Prosopopées

15_12_06

André & Michel Decosterd, Nyloïd, 2013 – Michel de Broin, Bleed, 2009 –
Charbel-Joseph H. Boutros, My Answer to Ecology #2, 2011, Aurélien Bory, Sans Objet, 2015.

La Biennale Internationale des Arts Numériques Némo, initiée par Gilles Alvarez, vit actuellement son apogée avec l’exposition “Prosopopée” accueillie par le Centquatre dirigé par José-Manuel Goncalves. Là précisément où des objets, allant du minuscule au monumental, s’animent au travers d’une trentaine d’installations aux formes les plus diverses. Lors du vernissage, André et Michel Decosterd ont tenté de contrôler “Nyloïd”, une œuvre aux allures de sculpture cinétique et sonore qui se présente sous la forme d’un tripode. L’objet que relient de longues tiges est au centre de toutes les tensions, de toutes les attentions. Quand les artistes n’en contrôlent que partiellement les mouvements qui font son. Les trois forces en présence nous disent leur incapacité à s’accorder. Elles nous renvoient, possiblement, au trois blocs en guerres perpétuelles que décrit George Orwell en 1949 dans son roman “Nineteen Eighty-Four”.

Un étage en dessous, il y a un appartement où les objets sont littéralement livrés à eux-mêmes. Pour le meilleur comme pour le pire ! La perceuse habillement déposée par Michel de Broin saigne si l’on en croit le cartel qui la nomme : “Bleed”. Percée à de multiples reprises par la mèche même qu’elle enserre, elle n’est plus que fontaine. En s’automutilant, elle a converti sa valeur d’usage en valeur d’art. Désormais inutile en atelier, elle siège sur le socle qui participe grandement à la décontextualiser. Dans l’appartement fou, il y a aussi l’anti COP 21 absolu. Car l’installation “My Answer to Ecology #2” assemble un radiateur qui réchauffe l’intérieur d’un réfrigérateur dont la porte a été laissée grande ouverte par l’artiste Charbel-Joseph H. Boutros.

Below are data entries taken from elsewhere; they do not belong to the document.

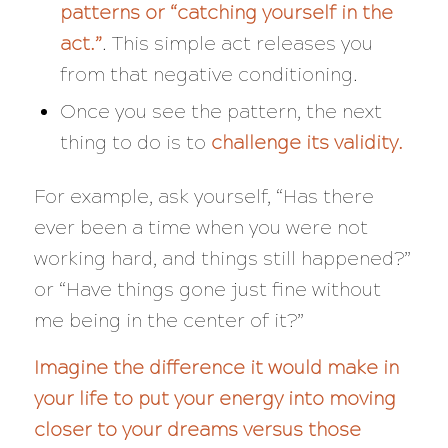
patterns or “catching yourself in the
act.”
. This simple act releases you
from that negative conditioning.
Once you see the pattern, the next
thing to do is to
challenge its validity.
For example, ask yourself, “
Has there
ever been a time when you were not
working hard, and things still happened?”
or “Have things gone just fine without
me being in the center of it?”
Imagine the difference it would make in
your life to put your energy into moving
closer to your dreams versus those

Une œuvre, par conséquent, que l’on devrait interdire bien qu’elle illustre parfaitement les tensions internes qui nous animent. Quand notre désir de confort est aussi fort, ou presque, que notre volonté d’agir pour le climat. Quand l’habitat personnel, ou même l’habitacle, l’emporte sur la planète que tous nous habitons collectivement. Quand nous savons les efforts qu’il nous reste à fournir pour nous extraire des situations ubuesques que nos prédécesseurs ont su installer. Pour la survie des générations futures.

Enfin, il y a un robot dans l’atelier 4. Un robot que jamais le public ne verra véritablement car il est recouvert d’une membrane de plastique dont la noirceur rappelle nos sacs poubelles. Un robot que l’on devine pourtant aux sons que l’installation performative “Sans Objet” du chorégraphe Aurélien Bory émet. Elle partage, avec les autres pièces de l’exposition “Prosopopée”, une forme d’efficacité artistique car de ce presque rien, si l’on omet la perfection de la chorégraphie, renaissent tous les fantômes qui peuplent les vieilles demeures de nos rêves contemporains. Ils sont aussi majestueusement extravagants, que craintifs donc fuyants. Les adjectifs ne manquent pas aux spectateurs qui les qualifient. Car ce sont bien les spectateurs qui, actuellement au Centquatre plus qu’ailleurs, font œuvres de leurs commentaires lorsqu’ils personnifient les pièces qui leur sont au plus proches.